# Video: Physics Past Exam • 2017/2018 • Pack 1 • Question 37

Physics Past Exam • 2017/2018 • Pack 1 • Question 37

02:38

### Video Transcript

A moving coil galvanometer has resistance 45 ohms. When the galvanometer is connected to a shunt resistor, the current passing through the galvanometer is one-tenth of the total circuit current. Find the value of the shunt resistor 𝑅 sub 𝑠.

Let’s start off by sketching out the scenario. At the outset, we have our galvanometer which is a device that measures current in line with our circuit. We’re told that overall the galvanometer has a resistance of 45 ohms. We then connect our galvanometer to a shunt resistor we can call 𝑅 sub 𝑠 set up in parallel with it.

To begin solving for 𝑅 sub 𝑠, lets consider how current might act as it enters this part of the circuit. because the galvanometer and the shunt resistor are set up in parallel, that means the current has two different branches it can travel through. If we call the total current moving through the circuit capital 𝐼, then we’re told in the problem statement that one-tenth of that total passes through the galvanometer branch.

We can say then that 𝐼 divided by 10 follows this branch of the parallel circuit. And that must mean that nine-tenths multiplied by 𝐼, the total circuit current, moves through the shunt resistor branch.

Now that we know how current divides up over these two branches, let’s recall how the current in each branch relates to the resistance in the branch. This relationship is described by Ohm’s law, which tells us that the potential difference dropped across each of these two branches is equal to the current in each one multiplied by the resistance in each one.

In other words, the potential difference across the shunt resistor is equal to nine-tenths 𝐼 times the value of that resistor or the potential difference dropped across the galvanometer is equal to one-tenth 𝐼 times 𝑅 sub 𝐺.

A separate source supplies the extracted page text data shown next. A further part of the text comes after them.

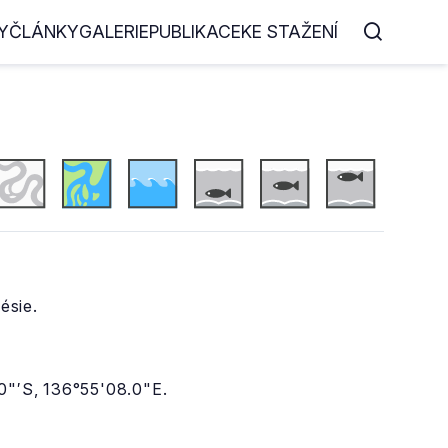
Y
ČLÁNKY
GALERIE
PUBLIKACE
KE STAŽENÍ
ésie.
.0"′S, 136°55'08.0"E.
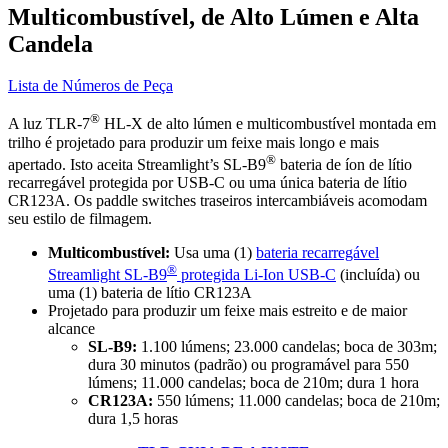
Multicombustível, de Alto Lúmen e Alta
Candela
Lista de Números de Peça
®
A luz TLR-7
HL-X de alto lúmen e multicombustível montada em
trilho é projetado para produzir um feixe mais longo e mais
®
apertado. Isto aceita Streamlight’s SL-B9
bateria de íon de lítio
recarregável protegida por USB-C ou uma única bateria de lítio
CR123A. Os paddle switches traseiros intercambiáveis ​​acomodam
seu estilo de filmagem.
Multicombustível:
Usa uma (1)
bateria recarregável
®
Streamlight SL-B9
protegida Li-Ion USB-C
(incluída) ou
uma (1) bateria de lítio CR123A
Projetado para produzir um feixe mais estreito e de maior
alcance
SL-B9:
1.100 lúmens; 23.000 candelas; boca de 303m;
dura 30 minutos (padrão) ou programável para 550
lúmens; 11.000 candelas; boca de 210m; dura 1 hora
CR123A:
550 lúmens; 11.000 candelas; boca de 210m;
dura 1,5 horas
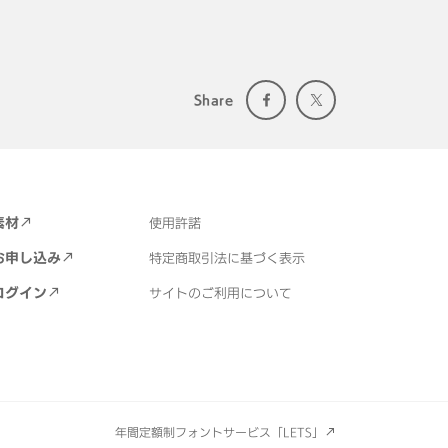
Share
素材
使用許諾
お申し込み
特定商取引法に基づく表示
ログイン
サイトのご利用について
年間定額制フォントサービス「LETS」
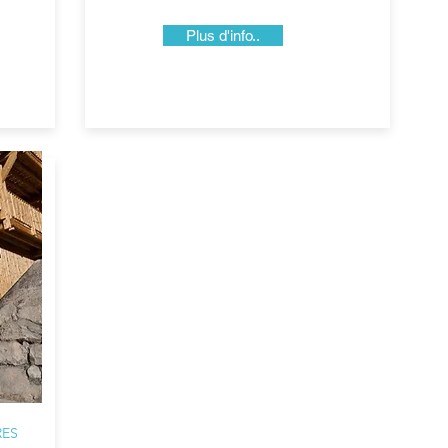
Plus d'info..
RES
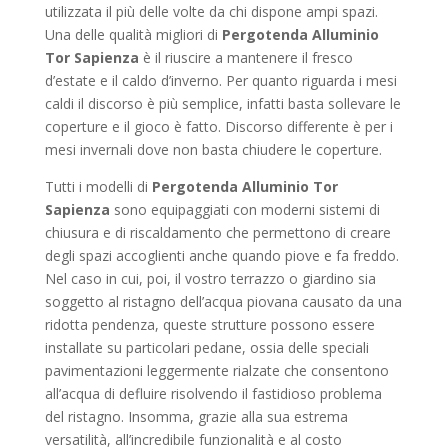
utilizzata il più delle volte da chi dispone ampi spazi.
Una delle qualità migliori di
Pergotenda Alluminio
Tor Sapienza
è il riuscire a mantenere il fresco
d’estate e il caldo d’inverno. Per quanto riguarda i mesi
caldi il discorso è più semplice, infatti basta sollevare le
coperture e il gioco è fatto. Discorso differente è per i
mesi invernali dove non basta chiudere le coperture.
Tutti i modelli di
Pergotenda Alluminio Tor
Sapienza
sono equipaggiati con moderni sistemi di
chiusura e di riscaldamento che permettono di creare
degli spazi accoglienti anche quando piove e fa freddo.
Nel caso in cui, poi, il vostro terrazzo o giardino sia
soggetto al ristagno dell’acqua piovana causato da una
ridotta pendenza, queste strutture possono essere
installate su particolari pedane, ossia delle speciali
pavimentazioni leggermente rialzate che consentono
all’acqua di defluire risolvendo il fastidioso problema
del ristagno. Insomma, grazie alla sua estrema
versatilità, all’incredibile funzionalità e al costo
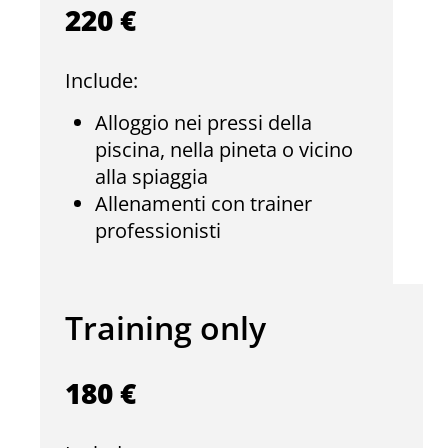
220 €
Include:
Alloggio nei pressi della
piscina, nella pineta o vicino
alla spiaggia
Allenamenti con trainer
professionisti
Training only
180 €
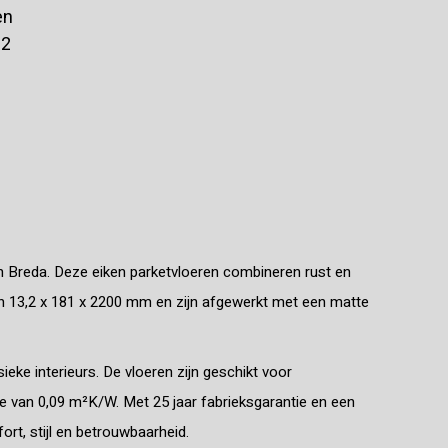
en
12
en Breda. Deze eiken parketvloeren combineren rust en
n 13,2 x 181 x 2200 mm en zijn afgewerkt met een matte
sieke interieurs. De vloeren zijn geschikt voor
 van 0,09 m²K/W. Met 25 jaar fabrieksgarantie en een
ort, stijl en betrouwbaarheid.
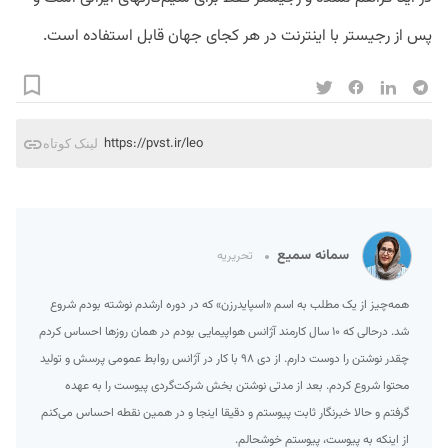
پس از رجیستر با اینترنت در هر کجای جهان قابل استفاده است.
https://pvst.ir/leo
لینک کوتاه
سمانه سمیع
تحریریه
همه‌چیز از یک مطلب به اسم «اسپایدرزن» که در دوره ارشدم نوشته بودم شروع
شد. درحالی که ۱۰ سال کارمند آژانس هواپیمایی بودم در همان روزها احساس کردم
چقدر نوشتن را دوست دارم. از دی ۹۸ با کار در آژانس روابط عمومی پرسش و تولید
محتوا شروع کردم. بعد از مدتی نوشتن بخش شرکت‌گردی پیوست را به عهده
گرفتم و حالا خبرنگار ثابت پیوستم و دقیقا اینجا و در همین نقطه احساس می‌کنم
از اینکه به پیوست، پیوستم خوشحالم.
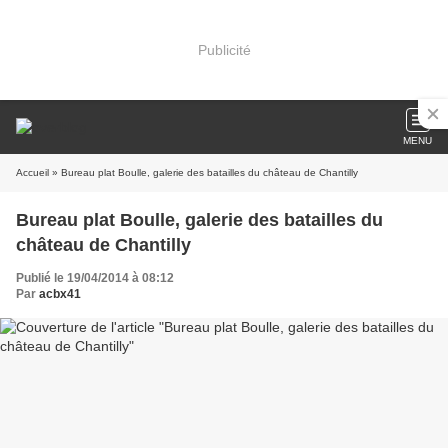
Publicité
MENU
Accueil
» Bureau plat Boulle, galerie des batailles du château de Chantilly
Bureau plat Boulle, galerie des batailles du
château de Chantilly
Publié le 19/04/2014 à 08:12
Par
acbx41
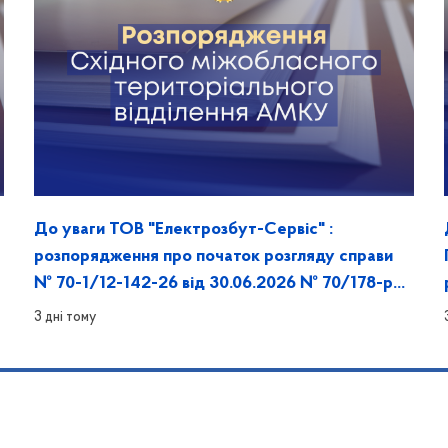
До уваги ТОВ "Електрозбут-Сервіс" :
розпорядження про початок розгляду справи
№ 70-1/12-142-26 від 30.06.2026 № 70/178-рп/
к
3 дні тому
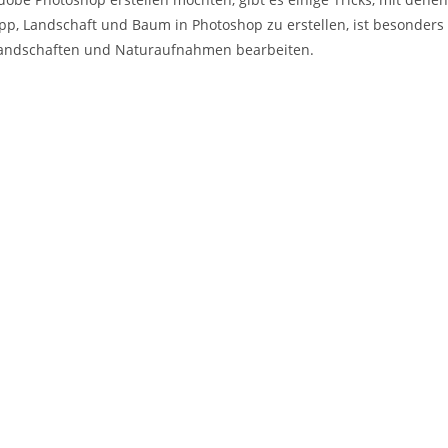
ipp, Landschaft und Baum in Photoshop zu erstellen, ist besonders
g Landschaften und Naturaufnahmen bearbeiten.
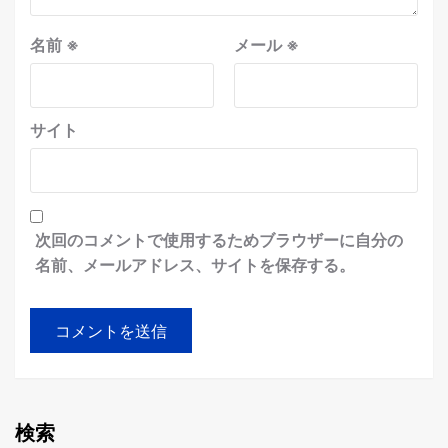
名前
※
メール
※
サイト
次回のコメントで使用するためブラウザーに自分の
名前、メールアドレス、サイトを保存する。
検索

Looking back at our sketch, we can recall one more helpful fact about the way that these parallel branches will behave. We know that the total voltage drop across each of these parallel branches must be the same. This tells us that 𝑉 sub 𝐺 is actually equal to 𝑉 sub 𝑠.

Knowing that fact about this circuit, we can set these two values equal to one another. We can write that nine-tenths 𝐼 times 𝑅 sub 𝑠 is equal to one-tenth 𝐼 times 𝑅 sub 𝐺. Looking at this equation, we see that the factor of 𝐼 divided by 10 is common to both sides and therefore cancels out. This leaves us with an expression nine times the value of the shunt resistance 𝑅 sub 𝑠 is equal to 𝑅 sub 𝐺.

But remember we know 𝑅 sub 𝐺; we’re given it in our problem statement. 𝑅 sub 𝑠 then, the value of the shunt resistor, is 45 ohms divided by nine or five ohms. Based on the circuits performance and the way it divides up current, this is the value of the shunt resistor.